Tuesday, April 02, 2013
Most of you have heard the story so just a brief update: Sarah Rose was born on February 27 at 12:31 pm following a fairly short induced labor. I stayed at daughter's house from Tuesday night till Saturday. Then drove back and forth every day for the next week. Trying to take care of 2 houses was not easy. So my house and husband got a bit slighted. My time out there has tapered since then. Sarah is a good baby and, like many thirds, just seems to go with the flow! Much more mellow (right now) than big sister and brother.
By the time my week at their house was over my back was a mess! Came home and used heat, cold, stretches, whatever I could think of. It was excruciating!! That has finally calmed down, too.
The month has been awful for my exercising and tracking of food! I have not gained pounds but an inch around waist and thighs.

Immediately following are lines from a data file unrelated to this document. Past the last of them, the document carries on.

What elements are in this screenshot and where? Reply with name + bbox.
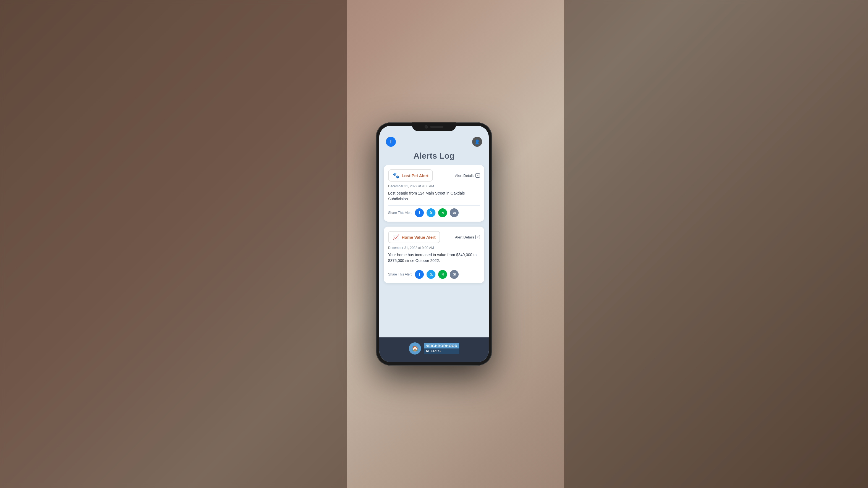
footer-house-icon: 🏠	[409, 343, 421, 355]
home-value-share-label: Share This Alert	[388, 272, 412, 276]
lost-pet-facebook-share[interactable]: f	[415, 208, 424, 217]
lost-pet-nextdoor-share[interactable]: N	[438, 208, 447, 217]
phone-screen: f 👤 Alerts Log 🐾 Lost Pet Alert Alert De…	[379, 126, 489, 362]
alerts-scroll-container[interactable]: 🐾 Lost Pet Alert Alert Details ↗ Decembe…	[379, 165, 489, 337]
home-value-share-section: Share This Alert f 𝕏 N ✉	[388, 270, 480, 279]
home-value-share-icons: f 𝕏 N ✉	[415, 270, 459, 279]
home-value-facebook-share[interactable]: f	[415, 270, 424, 279]
lost-pet-details-link[interactable]: Alert Details ↗	[455, 173, 480, 178]
footer-brand-line2: ALERTS	[424, 349, 459, 354]
notch-camera	[425, 125, 428, 129]
footer-brand-line1: NEIGHBORHOOD	[424, 343, 459, 349]
lost-pet-description: Lost beagle from 124 Main Street in Oakd…	[388, 190, 480, 202]
facebook-icon-letter: f	[390, 139, 392, 145]
lost-pet-email-share[interactable]: ✉	[450, 208, 459, 217]
lost-pet-share-section: Share This Alert f 𝕏 N ✉	[388, 208, 480, 217]
background-blur-right	[564, 0, 868, 488]
home-value-external-link-icon: ↗	[475, 235, 480, 239]
phone-device: f 👤 Alerts Log 🐾 Lost Pet Alert Alert De…	[376, 122, 492, 366]
notch-speaker	[430, 126, 443, 128]
home-value-email-share[interactable]: ✉	[450, 270, 459, 279]
lost-pet-twitter-share[interactable]: 𝕏	[427, 208, 435, 217]
paw-icon: 🐾	[393, 172, 399, 179]
lost-pet-share-label: Share This Alert	[388, 211, 412, 215]
footer-brand-text: NEIGHBORHOOD ALERTS	[424, 343, 459, 354]
user-icon-glyph: 👤	[474, 139, 480, 144]
footer-logo: 🏠 NEIGHBORHOOD ALERTS	[409, 343, 459, 355]
lost-pet-label: Lost Pet Alert	[402, 173, 429, 178]
lost-pet-share-icons: f 𝕏 N ✉	[415, 208, 459, 217]
home-value-icon: 📈	[393, 234, 399, 240]
home-value-label: Home Value Alert	[402, 235, 436, 239]
user-profile-icon[interactable]: 👤	[472, 137, 482, 147]
house-glyph: 🏠	[412, 345, 418, 352]
page-title: Alerts Log	[379, 149, 489, 165]
home-value-type-button[interactable]: 📈 Home Value Alert	[388, 231, 440, 243]
home-value-nextdoor-share[interactable]: N	[438, 270, 447, 279]
background-blur-left	[0, 0, 347, 488]
facebook-top-icon[interactable]: f	[386, 137, 396, 147]
card-2-header: 📈 Home Value Alert Alert Details ↗	[388, 231, 480, 243]
home-value-details-text: Alert Details	[455, 235, 474, 239]
home-value-twitter-share[interactable]: 𝕏	[427, 270, 435, 279]
home-value-description: Your home has increased in value from $3…	[388, 252, 480, 264]
app-footer: 🏠 NEIGHBORHOOD ALERTS	[379, 337, 489, 362]
lost-pet-alert-card: 🐾 Lost Pet Alert Alert Details ↗ Decembe…	[384, 165, 484, 222]
lost-pet-date: December 31, 2022 at 9:00 AM	[388, 184, 480, 188]
lost-pet-type-button[interactable]: 🐾 Lost Pet Alert	[388, 169, 433, 182]
phone-notch	[412, 122, 456, 131]
external-link-icon: ↗	[475, 173, 480, 178]
card-1-header: 🐾 Lost Pet Alert Alert Details ↗	[388, 169, 480, 182]
home-value-date: December 31, 2022 at 9:00 AM	[388, 246, 480, 250]
lost-pet-details-text: Alert Details	[455, 173, 474, 178]
home-value-details-link[interactable]: Alert Details ↗	[455, 235, 480, 239]
home-value-alert-card: 📈 Home Value Alert Alert Details ↗ Decem…	[384, 227, 484, 283]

Of course, we all know what happens to my emotional state when I am not exercising! Depression, sad, tears, etc. So, this is the week I'm getting back on track. I have started tracking food again. I walked yesterday but I'm so sick of the icy, cold wind I stayed inside today. Did some yoga and ST. I will start feeling better in a couple of days, I hope!
My neighbor passed away Easter night at home following years of breast cancer that then metastasized to bones. We were not close but had lived by each other for 27 years. We were friendly when our kids were young. I'm feeling sad about her death. I feel sad for her husband. I have watched the scenario play out over the last week or so. The kids are there; coming in and out. Walking together; talking. The husband comes out, stands in the yard staring at the house. It got too painful to watch this family that I've known for so long. Then Easter. My hubby and I both felt like the end was so close just by actions, visits, faces. I am so sad for this family.
I am reminded that it's a very thin line between life and death. I need to appreciate more--myself, my husband, my kids, my grandkids!!! I love the life I live! I need to express it more to those around me. I need to take better care of myself. Why is it so easy to forget this?